[Exercise instructions]
Write out, word for word, every line in the data below from the one containing "Política de Cookies (78, 1462)" to the one containing "Confidencialidad de Datos (97, 1438)", both of them included.

[Data to process]

※ ※ ※

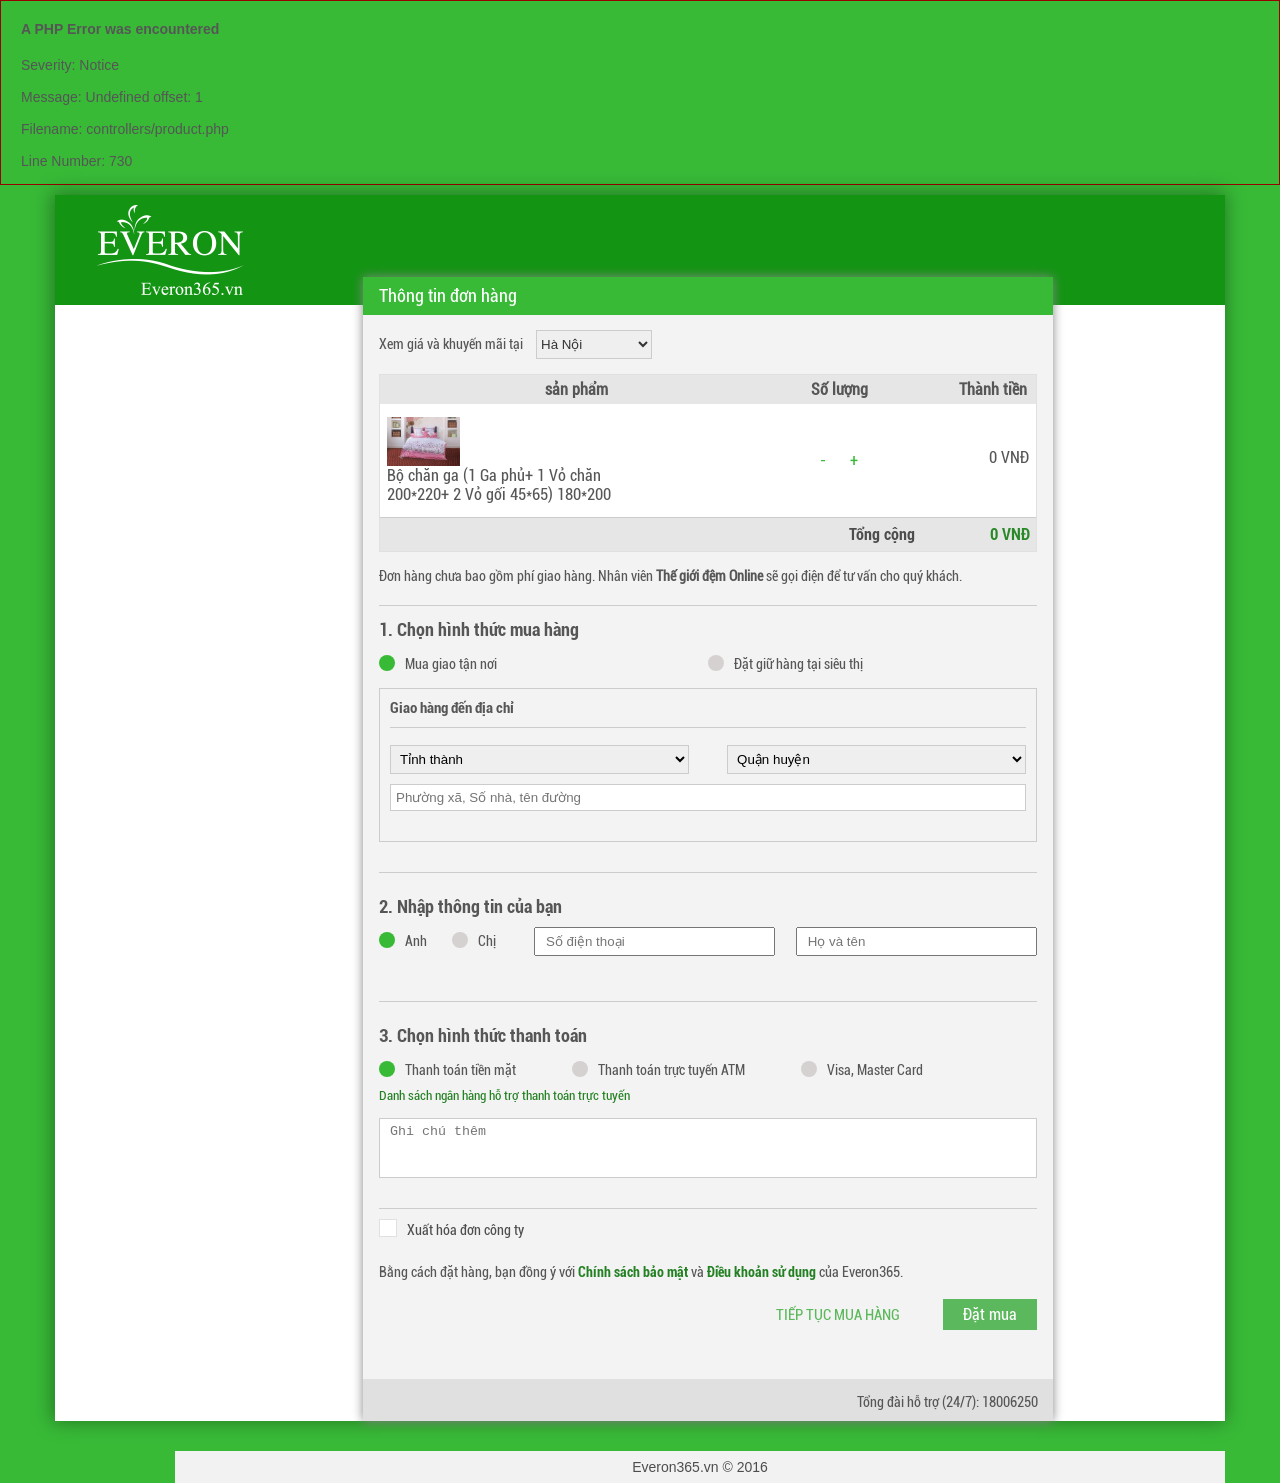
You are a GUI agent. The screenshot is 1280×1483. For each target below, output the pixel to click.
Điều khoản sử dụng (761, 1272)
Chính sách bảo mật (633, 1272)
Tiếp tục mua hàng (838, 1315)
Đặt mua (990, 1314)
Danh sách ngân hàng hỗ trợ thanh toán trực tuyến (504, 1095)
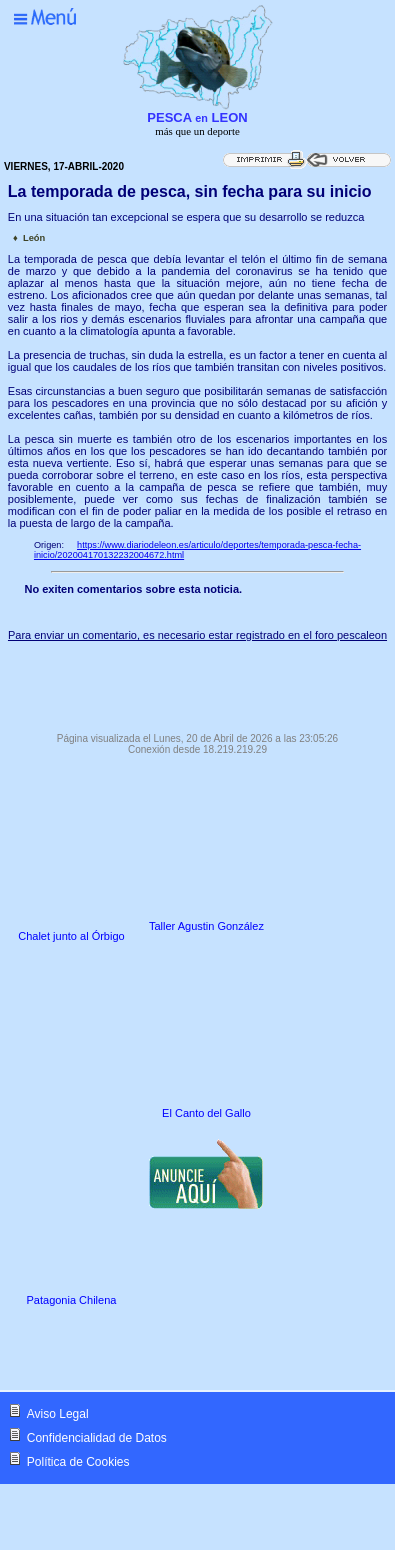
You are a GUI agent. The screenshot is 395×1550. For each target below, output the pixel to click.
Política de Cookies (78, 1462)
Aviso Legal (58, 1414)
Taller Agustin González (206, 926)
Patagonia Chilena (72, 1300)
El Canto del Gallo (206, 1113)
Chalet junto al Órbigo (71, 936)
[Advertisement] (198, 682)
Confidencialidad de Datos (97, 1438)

※ ※ ※

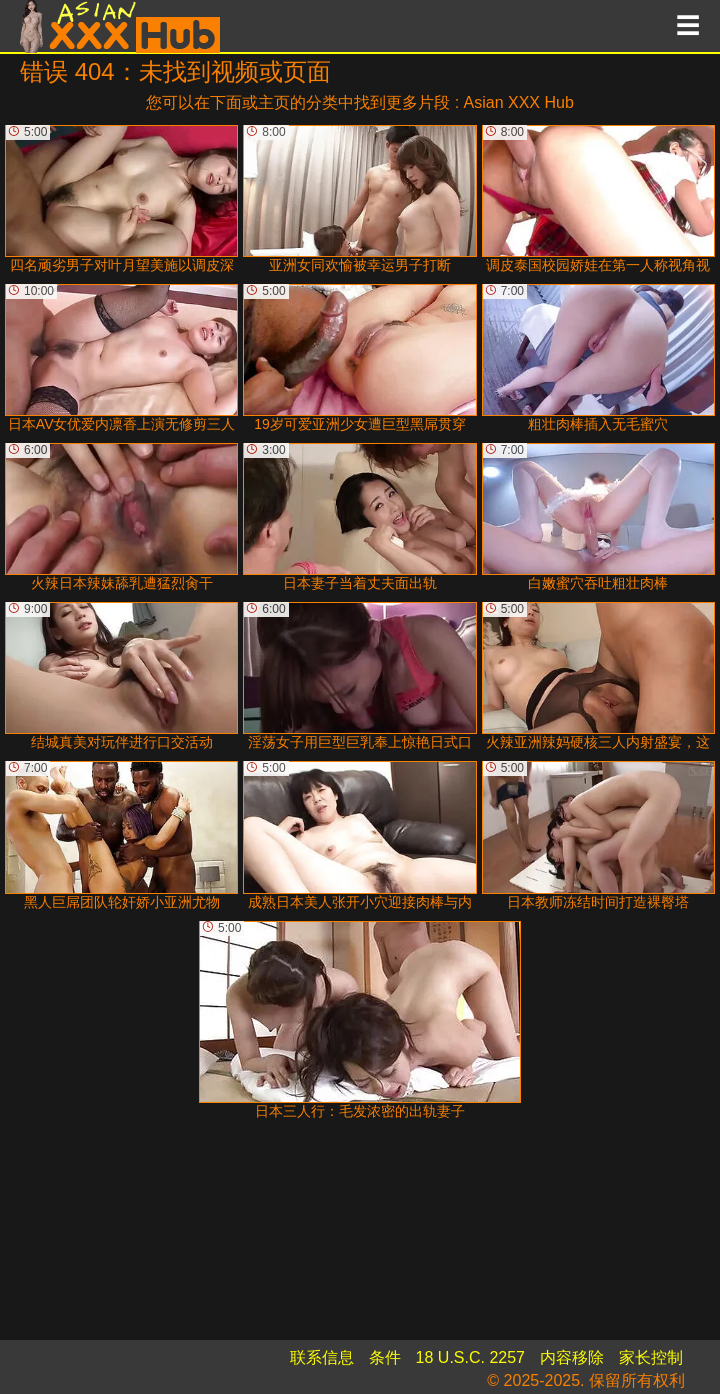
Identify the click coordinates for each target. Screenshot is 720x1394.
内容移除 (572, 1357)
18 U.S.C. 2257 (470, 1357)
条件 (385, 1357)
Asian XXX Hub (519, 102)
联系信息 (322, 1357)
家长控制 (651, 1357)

※ ※ ※

[Response box]
Política de Cookies (78, 1462)
Aviso Legal (58, 1414)
Taller Agustin González (206, 926)
Patagonia Chilena (72, 1300)
El Canto del Gallo (206, 1113)
Chalet junto al Órbigo (71, 936)
[Advertisement] (198, 682)
Confidencialidad de Datos (97, 1438)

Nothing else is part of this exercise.